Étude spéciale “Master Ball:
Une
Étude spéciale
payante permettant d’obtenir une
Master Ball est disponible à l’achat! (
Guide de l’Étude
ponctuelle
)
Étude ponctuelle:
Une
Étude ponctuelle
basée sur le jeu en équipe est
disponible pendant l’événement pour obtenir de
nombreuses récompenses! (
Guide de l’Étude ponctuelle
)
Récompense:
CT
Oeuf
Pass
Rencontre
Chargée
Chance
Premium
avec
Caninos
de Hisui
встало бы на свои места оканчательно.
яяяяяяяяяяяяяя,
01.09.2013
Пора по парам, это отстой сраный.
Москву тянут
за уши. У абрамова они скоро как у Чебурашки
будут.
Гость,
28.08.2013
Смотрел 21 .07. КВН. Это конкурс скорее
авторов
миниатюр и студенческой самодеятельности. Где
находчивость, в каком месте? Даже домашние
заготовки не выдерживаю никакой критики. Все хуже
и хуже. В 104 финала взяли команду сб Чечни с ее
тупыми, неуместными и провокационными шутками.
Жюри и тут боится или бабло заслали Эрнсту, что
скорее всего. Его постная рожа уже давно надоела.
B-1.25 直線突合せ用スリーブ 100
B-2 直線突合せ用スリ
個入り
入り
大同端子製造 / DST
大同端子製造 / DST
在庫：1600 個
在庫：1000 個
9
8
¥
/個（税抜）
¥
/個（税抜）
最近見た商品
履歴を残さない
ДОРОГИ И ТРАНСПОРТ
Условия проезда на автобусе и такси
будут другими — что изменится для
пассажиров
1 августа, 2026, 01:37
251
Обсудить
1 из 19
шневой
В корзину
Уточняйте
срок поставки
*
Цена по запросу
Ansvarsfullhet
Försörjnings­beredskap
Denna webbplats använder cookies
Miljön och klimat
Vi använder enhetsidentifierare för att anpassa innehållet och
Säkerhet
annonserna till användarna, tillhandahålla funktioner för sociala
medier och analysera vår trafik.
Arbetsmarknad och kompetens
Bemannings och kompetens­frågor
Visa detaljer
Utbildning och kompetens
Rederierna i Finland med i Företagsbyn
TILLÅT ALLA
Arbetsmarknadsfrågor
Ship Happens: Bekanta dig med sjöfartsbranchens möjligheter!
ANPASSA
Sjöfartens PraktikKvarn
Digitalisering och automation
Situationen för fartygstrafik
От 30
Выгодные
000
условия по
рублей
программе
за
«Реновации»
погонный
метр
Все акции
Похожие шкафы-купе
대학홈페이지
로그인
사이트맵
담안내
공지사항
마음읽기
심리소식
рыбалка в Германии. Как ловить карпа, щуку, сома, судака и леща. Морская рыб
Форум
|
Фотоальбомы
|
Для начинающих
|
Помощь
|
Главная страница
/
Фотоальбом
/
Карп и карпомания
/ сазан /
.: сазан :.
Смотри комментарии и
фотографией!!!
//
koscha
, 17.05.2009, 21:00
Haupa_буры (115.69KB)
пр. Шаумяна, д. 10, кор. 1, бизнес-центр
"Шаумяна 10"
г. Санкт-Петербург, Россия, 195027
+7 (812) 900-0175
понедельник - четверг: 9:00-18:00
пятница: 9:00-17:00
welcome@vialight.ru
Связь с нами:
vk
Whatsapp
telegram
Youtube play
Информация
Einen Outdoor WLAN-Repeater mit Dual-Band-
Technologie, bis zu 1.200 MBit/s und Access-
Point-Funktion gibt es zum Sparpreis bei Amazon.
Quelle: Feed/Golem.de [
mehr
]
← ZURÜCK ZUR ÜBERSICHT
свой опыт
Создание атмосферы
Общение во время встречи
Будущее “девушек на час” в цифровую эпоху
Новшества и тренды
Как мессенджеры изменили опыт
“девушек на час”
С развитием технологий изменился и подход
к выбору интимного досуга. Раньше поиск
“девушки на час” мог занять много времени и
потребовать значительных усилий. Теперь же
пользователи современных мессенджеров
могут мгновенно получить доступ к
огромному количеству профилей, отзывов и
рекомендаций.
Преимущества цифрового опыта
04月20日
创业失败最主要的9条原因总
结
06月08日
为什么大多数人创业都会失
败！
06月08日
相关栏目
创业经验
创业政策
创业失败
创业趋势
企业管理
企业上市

* [BRIEF]: Output the entire listing exactly as it appears above.

* [SOLUTION FOR THIS EXERCISE]:
Étude spéciale “Master Ball:
Une
Étude spéciale
payante permettant d’obtenir une
Master Ball est disponible à l’achat! (
Guide de l’Étude
ponctuelle
)
Étude ponctuelle:
Une
Étude ponctuelle
basée sur le jeu en équipe est
disponible pendant l’événement pour obtenir de
nombreuses récompenses! (
Guide de l’Étude ponctuelle
)
Récompense:
CT
Oeuf
Pass
Rencontre
Chargée
Chance
Premium
avec
Caninos
de Hisui
встало бы на свои места оканчательно.
яяяяяяяяяяяяяя,
01.09.2013
Пора по парам, это отстой сраный.
Москву тянут
за уши. У абрамова они скоро как у Чебурашки
будут.
Гость,
28.08.2013
Смотрел 21 .07. КВН. Это конкурс скорее
авторов
миниатюр и студенческой самодеятельности. Где
находчивость, в каком месте? Даже домашние
заготовки не выдерживаю никакой критики. Все хуже
и хуже. В 104 финала взяли команду сб Чечни с ее
тупыми, неуместными и провокационными шутками.
Жюри и тут боится или бабло заслали Эрнсту, что
скорее всего. Его постная рожа уже давно надоела.
B-1.25 直線突合せ用スリーブ 100
B-2 直線突合せ用スリ
個入り
入り
大同端子製造 / DST
大同端子製造 / DST
在庫：1600 個
在庫：1000 個
9
8
¥
/個（税抜）
¥
/個（税抜）
最近見た商品
履歴を残さない
ДОРОГИ И ТРАНСПОРТ
Условия проезда на автобусе и такси
будут другими — что изменится для
пассажиров
1 августа, 2026, 01:37
251
Обсудить
1 из 19
шневой
В корзину
Уточняйте
срок поставки
*
Цена по запросу
Ansvarsfullhet
Försörjnings­beredskap
Denna webbplats använder cookies
Miljön och klimat
Vi använder enhetsidentifierare för att anpassa innehållet och
Säkerhet
annonserna till användarna, tillhandahålla funktioner för sociala
medier och analysera vår trafik.
Arbetsmarknad och kompetens
Bemannings och kompetens­frågor
Visa detaljer
Utbildning och kompetens
Rederierna i Finland med i Företagsbyn
TILLÅT ALLA
Arbetsmarknadsfrågor
Ship Happens: Bekanta dig med sjöfartsbranchens möjligheter!
ANPASSA
Sjöfartens PraktikKvarn
Digitalisering och automation
Situationen för fartygstrafik
От 30
Выгодные
000
условия по
рублей
программе
за
«Реновации»
погонный
метр
Все акции
Похожие шкафы-купе
대학홈페이지
로그인
사이트맵
담안내
공지사항
마음읽기
심리소식
рыбалка в Германии. Как ловить карпа, щуку, сома, судака и леща. Морская рыб
Форум
|
Фотоальбомы
|
Для начинающих
|
Помощь
|
Главная страница
/
Фотоальбом
/
Карп и карпомания
/ сазан /
.: сазан :.
Смотри комментарии и
фотографией!!!
//
koscha
, 17.05.2009, 21:00
Haupa_буры (115.69KB)
пр. Шаумяна, д. 10, кор. 1, бизнес-центр
"Шаумяна 10"
г. Санкт-Петербург, Россия, 195027
+7 (812) 900-0175
понедельник - четверг: 9:00-18:00
пятница: 9:00-17:00
welcome@vialight.ru
Связь с нами:
vk
Whatsapp
telegram
Youtube play
Информация
Einen Outdoor WLAN-Repeater mit Dual-Band-
Technologie, bis zu 1.200 MBit/s und Access-
Point-Funktion gibt es zum Sparpreis bei Amazon.
Quelle: Feed/Golem.de [
mehr
]
← ZURÜCK ZUR ÜBERSICHT
свой опыт
Создание атмосферы
Общение во время встречи
Будущее “девушек на час” в цифровую эпоху
Новшества и тренды
Как мессенджеры изменили опыт
“девушек на час”
С развитием технологий изменился и подход
к выбору интимного досуга. Раньше поиск
“девушки на час” мог занять много времени и
потребовать значительных усилий. Теперь же
пользователи современных мессенджеров
могут мгновенно получить доступ к
огромному количеству профилей, отзывов и
рекомендаций.
Преимущества цифрового опыта
04月20日
创业失败最主要的9条原因总
结
06月08日
为什么大多数人创业都会失
败！
06月08日
相关栏目
创业经验
创业政策
创业失败
创业趋势
企业管理
企业上市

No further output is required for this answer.